> TASK OBJECTIVE
The material below holds a span beginning at the line with "Facebook [Facebook (53 items)] (1029, 654)" and ending at the line with "新浪微博 [新浪微博 (8 items)] (1007, 1231)". Quote that span exactly, both ends included, and only that span.

> SUPPLIED DATA
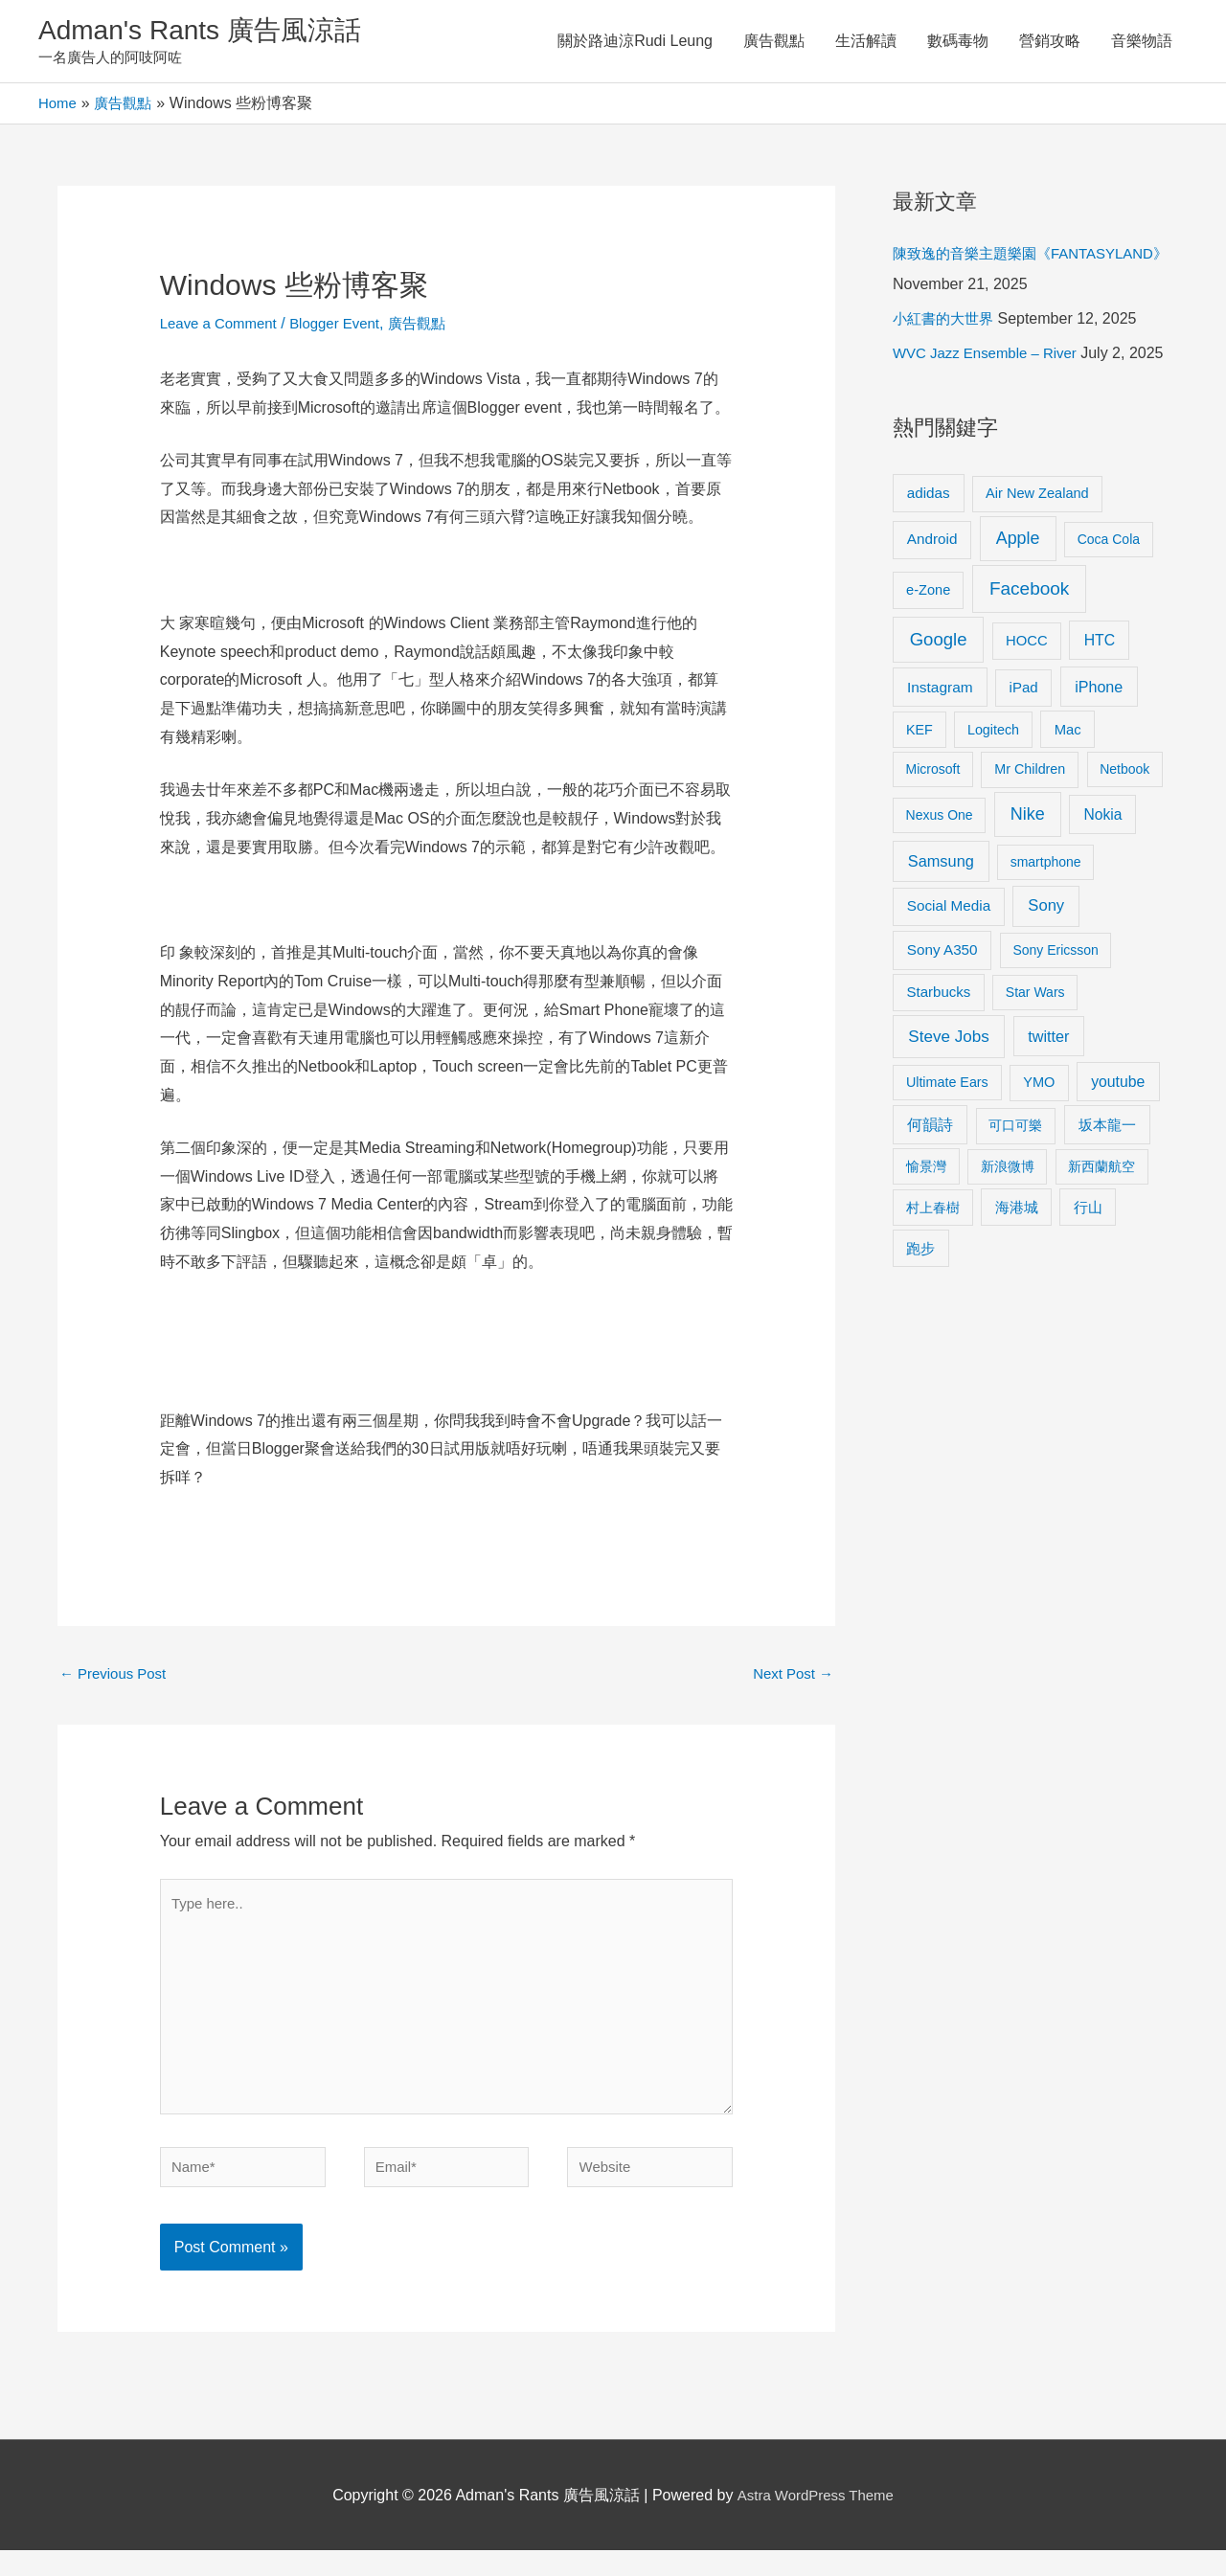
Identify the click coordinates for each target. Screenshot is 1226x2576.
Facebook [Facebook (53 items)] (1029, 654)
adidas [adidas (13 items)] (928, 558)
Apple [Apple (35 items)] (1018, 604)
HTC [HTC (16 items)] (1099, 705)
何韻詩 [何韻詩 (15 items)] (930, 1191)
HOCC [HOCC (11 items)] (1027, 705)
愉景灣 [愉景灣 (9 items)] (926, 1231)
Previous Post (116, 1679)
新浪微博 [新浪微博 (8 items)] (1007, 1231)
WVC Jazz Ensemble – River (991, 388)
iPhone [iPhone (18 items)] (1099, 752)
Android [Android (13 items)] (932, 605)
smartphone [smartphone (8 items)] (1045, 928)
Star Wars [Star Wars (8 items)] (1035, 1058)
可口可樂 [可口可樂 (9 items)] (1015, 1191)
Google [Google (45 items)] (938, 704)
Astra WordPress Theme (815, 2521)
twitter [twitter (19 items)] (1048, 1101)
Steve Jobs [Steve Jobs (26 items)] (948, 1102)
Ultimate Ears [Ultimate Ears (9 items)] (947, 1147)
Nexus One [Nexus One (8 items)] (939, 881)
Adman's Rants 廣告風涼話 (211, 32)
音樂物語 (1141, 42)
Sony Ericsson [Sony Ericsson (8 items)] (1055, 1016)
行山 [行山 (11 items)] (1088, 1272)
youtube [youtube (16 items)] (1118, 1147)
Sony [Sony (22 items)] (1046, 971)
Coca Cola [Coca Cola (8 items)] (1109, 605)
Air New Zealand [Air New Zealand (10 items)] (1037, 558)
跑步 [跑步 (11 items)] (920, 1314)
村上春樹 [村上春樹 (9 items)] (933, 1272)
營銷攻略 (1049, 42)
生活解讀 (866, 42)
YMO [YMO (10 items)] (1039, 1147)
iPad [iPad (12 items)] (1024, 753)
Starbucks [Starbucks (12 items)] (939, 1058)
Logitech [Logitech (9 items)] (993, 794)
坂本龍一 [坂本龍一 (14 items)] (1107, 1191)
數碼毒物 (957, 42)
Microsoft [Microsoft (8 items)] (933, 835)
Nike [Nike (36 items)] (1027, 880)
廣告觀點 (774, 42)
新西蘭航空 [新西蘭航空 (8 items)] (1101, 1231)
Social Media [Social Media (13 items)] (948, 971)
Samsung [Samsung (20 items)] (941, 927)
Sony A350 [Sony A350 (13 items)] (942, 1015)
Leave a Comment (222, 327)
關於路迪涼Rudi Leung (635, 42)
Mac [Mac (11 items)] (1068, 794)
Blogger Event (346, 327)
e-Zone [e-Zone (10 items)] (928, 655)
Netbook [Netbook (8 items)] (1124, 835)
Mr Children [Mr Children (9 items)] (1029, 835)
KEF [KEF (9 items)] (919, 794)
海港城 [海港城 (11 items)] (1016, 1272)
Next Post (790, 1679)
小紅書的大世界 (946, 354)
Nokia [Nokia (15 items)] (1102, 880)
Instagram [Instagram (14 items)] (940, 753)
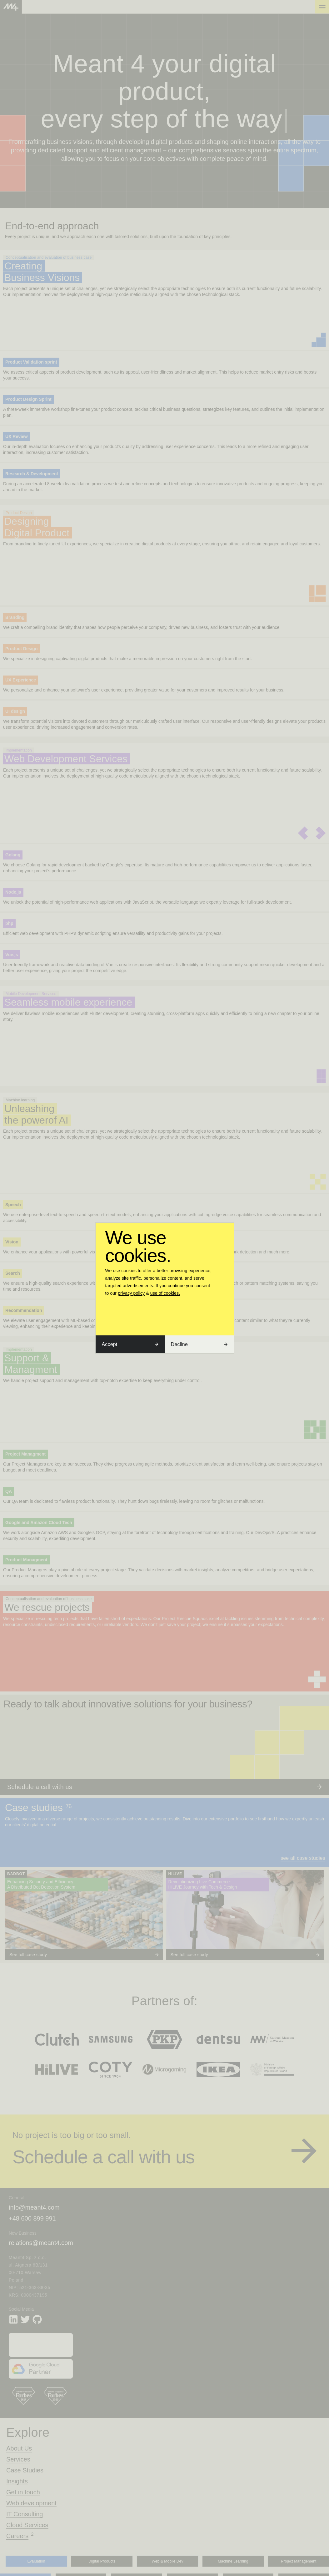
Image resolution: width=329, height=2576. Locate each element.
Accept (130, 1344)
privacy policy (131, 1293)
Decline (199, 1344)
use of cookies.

> TASK RESPONSE
Facebook [Facebook (53 items)] (1029, 654)
adidas [adidas (13 items)] (928, 558)
Apple [Apple (35 items)] (1018, 604)
HTC [HTC (16 items)] (1099, 705)
何韻詩 [何韻詩 (15 items)] (930, 1191)
HOCC [HOCC (11 items)] (1027, 705)
愉景灣 [愉景灣 (9 items)] (926, 1231)
Previous Post (116, 1679)
新浪微博 [新浪微博 (8 items)] (1007, 1231)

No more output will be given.